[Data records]
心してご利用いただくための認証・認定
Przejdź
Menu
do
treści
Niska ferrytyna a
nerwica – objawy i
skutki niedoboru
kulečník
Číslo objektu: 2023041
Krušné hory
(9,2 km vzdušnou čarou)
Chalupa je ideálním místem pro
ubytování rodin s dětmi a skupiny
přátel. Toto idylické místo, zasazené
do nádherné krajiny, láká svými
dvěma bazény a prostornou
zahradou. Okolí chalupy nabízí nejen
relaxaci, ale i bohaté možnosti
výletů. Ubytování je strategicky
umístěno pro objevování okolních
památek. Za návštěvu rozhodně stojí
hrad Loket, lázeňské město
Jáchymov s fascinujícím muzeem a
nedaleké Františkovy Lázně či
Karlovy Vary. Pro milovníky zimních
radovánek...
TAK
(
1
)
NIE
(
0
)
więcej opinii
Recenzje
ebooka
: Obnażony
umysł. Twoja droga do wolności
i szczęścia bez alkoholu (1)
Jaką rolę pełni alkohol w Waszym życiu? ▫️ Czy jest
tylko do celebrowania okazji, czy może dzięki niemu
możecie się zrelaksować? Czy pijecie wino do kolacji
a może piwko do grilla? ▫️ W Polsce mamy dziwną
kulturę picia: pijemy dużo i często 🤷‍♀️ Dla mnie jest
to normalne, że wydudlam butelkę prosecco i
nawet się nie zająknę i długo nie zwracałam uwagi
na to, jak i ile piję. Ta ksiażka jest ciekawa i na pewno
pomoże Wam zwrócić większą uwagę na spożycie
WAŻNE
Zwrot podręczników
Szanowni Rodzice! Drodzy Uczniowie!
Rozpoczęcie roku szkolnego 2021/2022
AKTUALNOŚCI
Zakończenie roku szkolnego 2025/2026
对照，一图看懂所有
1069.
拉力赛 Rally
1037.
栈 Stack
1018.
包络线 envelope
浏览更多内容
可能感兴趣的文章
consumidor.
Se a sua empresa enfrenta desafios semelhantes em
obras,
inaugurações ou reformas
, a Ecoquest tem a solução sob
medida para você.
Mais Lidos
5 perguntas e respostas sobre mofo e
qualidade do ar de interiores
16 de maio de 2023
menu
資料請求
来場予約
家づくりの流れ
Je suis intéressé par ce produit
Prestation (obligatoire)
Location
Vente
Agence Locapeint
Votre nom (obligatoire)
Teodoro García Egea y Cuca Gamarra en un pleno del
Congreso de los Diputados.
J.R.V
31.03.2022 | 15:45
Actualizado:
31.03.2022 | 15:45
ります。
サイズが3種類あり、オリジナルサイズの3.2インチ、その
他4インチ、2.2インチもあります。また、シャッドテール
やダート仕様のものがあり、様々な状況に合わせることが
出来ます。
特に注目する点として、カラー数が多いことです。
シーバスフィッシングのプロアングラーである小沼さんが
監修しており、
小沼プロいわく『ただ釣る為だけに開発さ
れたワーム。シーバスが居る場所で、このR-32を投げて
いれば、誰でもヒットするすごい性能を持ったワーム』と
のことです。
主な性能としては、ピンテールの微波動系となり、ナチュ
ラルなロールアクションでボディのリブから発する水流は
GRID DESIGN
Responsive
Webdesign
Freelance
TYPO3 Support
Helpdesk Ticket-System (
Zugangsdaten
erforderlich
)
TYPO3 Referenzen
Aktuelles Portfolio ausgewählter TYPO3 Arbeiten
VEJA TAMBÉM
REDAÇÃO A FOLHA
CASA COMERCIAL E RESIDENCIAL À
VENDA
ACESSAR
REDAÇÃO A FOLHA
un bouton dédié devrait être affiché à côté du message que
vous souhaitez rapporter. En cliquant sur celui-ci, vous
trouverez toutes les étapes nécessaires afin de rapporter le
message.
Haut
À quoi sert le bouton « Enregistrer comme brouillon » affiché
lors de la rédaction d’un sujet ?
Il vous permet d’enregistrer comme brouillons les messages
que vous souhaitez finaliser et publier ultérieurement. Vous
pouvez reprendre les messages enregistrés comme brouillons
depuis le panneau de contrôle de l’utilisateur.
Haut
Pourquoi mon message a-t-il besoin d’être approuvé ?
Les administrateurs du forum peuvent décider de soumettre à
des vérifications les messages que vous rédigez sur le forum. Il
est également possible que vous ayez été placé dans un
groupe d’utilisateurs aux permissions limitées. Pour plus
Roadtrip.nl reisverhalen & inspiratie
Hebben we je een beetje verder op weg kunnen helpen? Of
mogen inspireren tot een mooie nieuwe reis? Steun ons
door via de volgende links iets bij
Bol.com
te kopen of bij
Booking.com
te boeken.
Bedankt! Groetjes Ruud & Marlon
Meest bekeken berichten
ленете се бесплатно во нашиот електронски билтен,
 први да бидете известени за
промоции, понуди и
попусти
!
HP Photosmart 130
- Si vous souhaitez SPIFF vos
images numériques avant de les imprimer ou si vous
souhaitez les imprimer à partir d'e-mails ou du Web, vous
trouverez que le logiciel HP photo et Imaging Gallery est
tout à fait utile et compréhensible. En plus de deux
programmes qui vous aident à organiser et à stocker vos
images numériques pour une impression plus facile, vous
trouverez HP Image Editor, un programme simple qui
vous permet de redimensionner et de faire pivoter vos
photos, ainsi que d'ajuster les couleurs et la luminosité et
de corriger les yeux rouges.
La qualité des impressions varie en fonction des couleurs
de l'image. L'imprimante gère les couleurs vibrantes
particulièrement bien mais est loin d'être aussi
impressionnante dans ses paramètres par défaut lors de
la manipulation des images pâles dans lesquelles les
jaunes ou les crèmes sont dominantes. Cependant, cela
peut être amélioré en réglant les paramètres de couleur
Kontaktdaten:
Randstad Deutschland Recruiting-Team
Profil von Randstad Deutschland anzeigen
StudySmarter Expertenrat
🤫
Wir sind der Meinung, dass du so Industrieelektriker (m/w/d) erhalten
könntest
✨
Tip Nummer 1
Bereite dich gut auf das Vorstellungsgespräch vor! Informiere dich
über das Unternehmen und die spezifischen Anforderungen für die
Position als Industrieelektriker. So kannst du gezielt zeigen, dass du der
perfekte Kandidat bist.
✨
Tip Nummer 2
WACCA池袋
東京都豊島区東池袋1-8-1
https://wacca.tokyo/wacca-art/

■ WHAT TO PRODUCE: The answer should reproduce all of the data without any alteration.

■ WRITTEN ANSWER:
心してご利用いただくための認証・認定
Przejdź
Menu
do
treści
Niska ferrytyna a
nerwica – objawy i
skutki niedoboru
kulečník
Číslo objektu: 2023041
Krušné hory
(9,2 km vzdušnou čarou)
Chalupa je ideálním místem pro
ubytování rodin s dětmi a skupiny
přátel. Toto idylické místo, zasazené
do nádherné krajiny, láká svými
dvěma bazény a prostornou
zahradou. Okolí chalupy nabízí nejen
relaxaci, ale i bohaté možnosti
výletů. Ubytování je strategicky
umístěno pro objevování okolních
památek. Za návštěvu rozhodně stojí
hrad Loket, lázeňské město
Jáchymov s fascinujícím muzeem a
nedaleké Františkovy Lázně či
Karlovy Vary. Pro milovníky zimních
radovánek...
TAK
(
1
)
NIE
(
0
)
więcej opinii
Recenzje
ebooka
: Obnażony
umysł. Twoja droga do wolności
i szczęścia bez alkoholu (1)
Jaką rolę pełni alkohol w Waszym życiu? ▫️ Czy jest
tylko do celebrowania okazji, czy może dzięki niemu
możecie się zrelaksować? Czy pijecie wino do kolacji
a może piwko do grilla? ▫️ W Polsce mamy dziwną
kulturę picia: pijemy dużo i często 🤷‍♀️ Dla mnie jest
to normalne, że wydudlam butelkę prosecco i
nawet się nie zająknę i długo nie zwracałam uwagi
na to, jak i ile piję. Ta ksiażka jest ciekawa i na pewno
pomoże Wam zwrócić większą uwagę na spożycie
WAŻNE
Zwrot podręczników
Szanowni Rodzice! Drodzy Uczniowie!
Rozpoczęcie roku szkolnego 2021/2022
AKTUALNOŚCI
Zakończenie roku szkolnego 2025/2026
对照，一图看懂所有
1069.
拉力赛 Rally
1037.
栈 Stack
1018.
包络线 envelope
浏览更多内容
可能感兴趣的文章
consumidor.
Se a sua empresa enfrenta desafios semelhantes em
obras,
inaugurações ou reformas
, a Ecoquest tem a solução sob
medida para você.
Mais Lidos
5 perguntas e respostas sobre mofo e
qualidade do ar de interiores
16 de maio de 2023
menu
資料請求
来場予約
家づくりの流れ
Je suis intéressé par ce produit
Prestation (obligatoire)
Location
Vente
Agence Locapeint
Votre nom (obligatoire)
Teodoro García Egea y Cuca Gamarra en un pleno del
Congreso de los Diputados.
J.R.V
31.03.2022 | 15:45
Actualizado:
31.03.2022 | 15:45
ります。
サイズが3種類あり、オリジナルサイズの3.2インチ、その
他4インチ、2.2インチもあります。また、シャッドテール
やダート仕様のものがあり、様々な状況に合わせることが
出来ます。
特に注目する点として、カラー数が多いことです。
シーバスフィッシングのプロアングラーである小沼さんが
監修しており、
小沼プロいわく『ただ釣る為だけに開発さ
れたワーム。シーバスが居る場所で、このR-32を投げて
いれば、誰でもヒットするすごい性能を持ったワーム』と
のことです。
主な性能としては、ピンテールの微波動系となり、ナチュ
ラルなロールアクションでボディのリブから発する水流は
GRID DESIGN
Responsive
Webdesign
Freelance
TYPO3 Support
Helpdesk Ticket-System (
Zugangsdaten
erforderlich
)
TYPO3 Referenzen
Aktuelles Portfolio ausgewählter TYPO3 Arbeiten
VEJA TAMBÉM
REDAÇÃO A FOLHA
CASA COMERCIAL E RESIDENCIAL À
VENDA
ACESSAR
REDAÇÃO A FOLHA
un bouton dédié devrait être affiché à côté du message que
vous souhaitez rapporter. En cliquant sur celui-ci, vous
trouverez toutes les étapes nécessaires afin de rapporter le
message.
Haut
À quoi sert le bouton « Enregistrer comme brouillon » affiché
lors de la rédaction d’un sujet ?
Il vous permet d’enregistrer comme brouillons les messages
que vous souhaitez finaliser et publier ultérieurement. Vous
pouvez reprendre les messages enregistrés comme brouillons
depuis le panneau de contrôle de l’utilisateur.
Haut
Pourquoi mon message a-t-il besoin d’être approuvé ?
Les administrateurs du forum peuvent décider de soumettre à
des vérifications les messages que vous rédigez sur le forum. Il
est également possible que vous ayez été placé dans un
groupe d’utilisateurs aux permissions limitées. Pour plus
Roadtrip.nl reisverhalen & inspiratie
Hebben we je een beetje verder op weg kunnen helpen? Of
mogen inspireren tot een mooie nieuwe reis? Steun ons
door via de volgende links iets bij
Bol.com
te kopen of bij
Booking.com
te boeken.
Bedankt! Groetjes Ruud & Marlon
Meest bekeken berichten
ленете се бесплатно во нашиот електронски билтен,
 први да бидете известени за
промоции, понуди и
попусти
!
HP Photosmart 130
- Si vous souhaitez SPIFF vos
images numériques avant de les imprimer ou si vous
souhaitez les imprimer à partir d'e-mails ou du Web, vous
trouverez que le logiciel HP photo et Imaging Gallery est
tout à fait utile et compréhensible. En plus de deux
programmes qui vous aident à organiser et à stocker vos
images numériques pour une impression plus facile, vous
trouverez HP Image Editor, un programme simple qui
vous permet de redimensionner et de faire pivoter vos
photos, ainsi que d'ajuster les couleurs et la luminosité et
de corriger les yeux rouges.
La qualité des impressions varie en fonction des couleurs
de l'image. L'imprimante gère les couleurs vibrantes
particulièrement bien mais est loin d'être aussi
impressionnante dans ses paramètres par défaut lors de
la manipulation des images pâles dans lesquelles les
jaunes ou les crèmes sont dominantes. Cependant, cela
peut être amélioré en réglant les paramètres de couleur
Kontaktdaten:
Randstad Deutschland Recruiting-Team
Profil von Randstad Deutschland anzeigen
StudySmarter Expertenrat
🤫
Wir sind der Meinung, dass du so Industrieelektriker (m/w/d) erhalten
könntest
✨
Tip Nummer 1
Bereite dich gut auf das Vorstellungsgespräch vor! Informiere dich
über das Unternehmen und die spezifischen Anforderungen für die
Position als Industrieelektriker. So kannst du gezielt zeigen, dass du der
perfekte Kandidat bist.
✨
Tip Nummer 2
WACCA池袋
東京都豊島区東池袋1-8-1
https://wacca.tokyo/wacca-art/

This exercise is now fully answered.